*Jadi kau sakit hati?
Aku tidak akan menamainya sakit hati.
*Kau kecewa.
Benarkah? Segala jurusku sia-sia.
*Jurus untuk?
Menyembunyikannya.
*Cakrawala tak akan pernah benar-benar menyembunyikannya.
*Kau kecewa?
Tampak seperti itu?
*Kau hanya tak mau mengakui.
*Kau sakit hati?
Belum begitu jelaskah?
*bahkan tak kau akui
Aku tidak sanggup mengatakannya sakit hati. KehendakNya lebih bermakna hikmah.
*kau sakit hati?
Kau mengulangi pertanyaan itu kembali.
........
Baiklah aku jelaskan. Aku tidak sanggup mengatakan ya sakit hati.Â
Hari itu pagi sudah bersiap menggantung di atas sana.
Malam terdesak. Berkemas dan siap pergi.
Matahari kembali merajai. Berpendar-pendar menyembulkan sinarnya.Â
Pagi bersenang apalagi lengkap dengan sorot cerahnya.
Sejurus dengan pagi, bahkan beberapa memujinya.
Mengelu-elu kan bahwa dewi fortuna pada pihaknya.
Cerahnya yang semakin menjadi-jadi.
Aku semakin yakin.
Waktu berputar tanpa memedulikan siapa yang akan bersenang atau bersedih nanti.
Waktu dan azzam itu sama. Konsisten.
Siang melanjutkan pagi dengan terik.
Beberapa bahkan semakin berlomba menyelesaikan yang harus selesai.
Aku semakin yakin.
Awan sedang menari, bermandi teriknya.
Aku telah percaya, kemudian semakin bersiap untuk menghias penghujung hari mereka.
Sudah berapa kali tawa ku lepas, menyambut pertanda itu.
Awan semakin menghilang. Langit bersih.
Angin dengan mode sepoi berjalan melaksanakan tugasnya.
Aku kemudian berdiri, dengan segenap hati yang menggebu.
Tak bisa kubayangkan, mereka mengelu-elukan tangkapanku pada sinar matahari.
Tak bisa kubayangkan, bahagianya memuji warnaku sebelum gelap datang.
Angin tiba-tiba terburu-buru mengarah ke sana.
Kutanya mengapa, tapi saking terburunya ia hanya kuasa menengok ku saja.

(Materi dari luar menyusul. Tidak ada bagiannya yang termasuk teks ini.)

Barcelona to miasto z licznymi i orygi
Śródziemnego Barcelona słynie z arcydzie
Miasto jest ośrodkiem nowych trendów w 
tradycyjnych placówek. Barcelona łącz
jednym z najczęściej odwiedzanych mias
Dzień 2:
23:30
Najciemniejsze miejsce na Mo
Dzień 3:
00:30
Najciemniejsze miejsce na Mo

Kutanya lagi mengapa pada yang lain.
Beberapa yang dibelakangnya menjawab sepatah kata, kemudian suaranya menghilang.
Ku benar-benar tak menangkap alasannya.
Langit yang tadi berbinar-binar wajahnya tersorot sinar memalingkan muka takut untuk kutagih janjinya.

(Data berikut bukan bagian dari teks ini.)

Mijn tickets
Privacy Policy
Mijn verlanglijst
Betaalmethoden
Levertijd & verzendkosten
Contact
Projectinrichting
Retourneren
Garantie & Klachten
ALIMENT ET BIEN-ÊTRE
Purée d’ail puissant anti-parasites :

Langit yang tadi membuat ku semangat untuk hadir, tiba-tiba menundukkan kepala.
Bukankah kau tadi ikut memilin doa bersama ku? Untuk kemudian membuat penghujung mereka menjadi indah? Bukan itu kau?
Langit semakin membenamkan kepala.
Awan yang tadi menari-nari semakin ribut berjejal kesana terhempas angin.

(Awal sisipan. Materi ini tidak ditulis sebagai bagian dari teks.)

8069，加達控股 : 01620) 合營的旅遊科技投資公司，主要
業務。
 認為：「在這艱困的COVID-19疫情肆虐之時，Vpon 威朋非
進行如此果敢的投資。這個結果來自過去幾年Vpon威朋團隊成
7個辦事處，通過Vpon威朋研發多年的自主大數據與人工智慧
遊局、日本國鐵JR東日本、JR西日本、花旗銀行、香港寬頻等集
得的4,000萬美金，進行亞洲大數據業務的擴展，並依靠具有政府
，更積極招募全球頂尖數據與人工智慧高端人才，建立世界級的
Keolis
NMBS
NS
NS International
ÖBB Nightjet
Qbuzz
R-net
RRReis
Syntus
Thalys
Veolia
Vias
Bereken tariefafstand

Segerombolan awan lain menggantinya dengan muka yang berbeda.
Seperti mengatakan kau tak akan menghias hari-hari mereka.
Aku semakin tak karuan.
Tidak, kali ini aku tidak berani untuk menanyakan alasan lagi.
Aku pasrah bersembunyi di balik cakrawala.
Aku ikhlas bersembunyi di balik lengkung langit.
...
Kutunggu hari berikutnya kembali.
Kuyakin waktu akan membuktikan, bahwa aku ada.
Kuyakin waktu yang azzam tadi tetap tegas menjalankan tugasnya hingga berputar tepat pada saat ada yang mengatakan,
"Kurindu senja"
...
Maka jika ada yg bertanya apa kau sakit hati?
Aku akan menjawab. Jika dikembalikan bahwa itu kehendakNya. Aku benar-benar tidak sanggup menamainya sakit hati. Karena jika aku mengatakan aku sakit hati maka sama halnya aku menyebut bahwa mereka pembuat sakit hati. Aku tak punya hati untuk menyebutnya seperti itu.
Sederhana saja, Aku memang tidak ditakdirkan menghias penghujung hari mereka, sehingga mudah saja bagi Sang Kuasa untuk tidak membuatku ada.
Mungkin disaat aku tiba nanti semua orang akan menengadahkan kepala serentak, mengelu-elukan keberadaanku yang lama tak muncul.
Terkesima akan warna ku dan mengatakan harinya telah komplit berakhir dengan indahnya warnaku.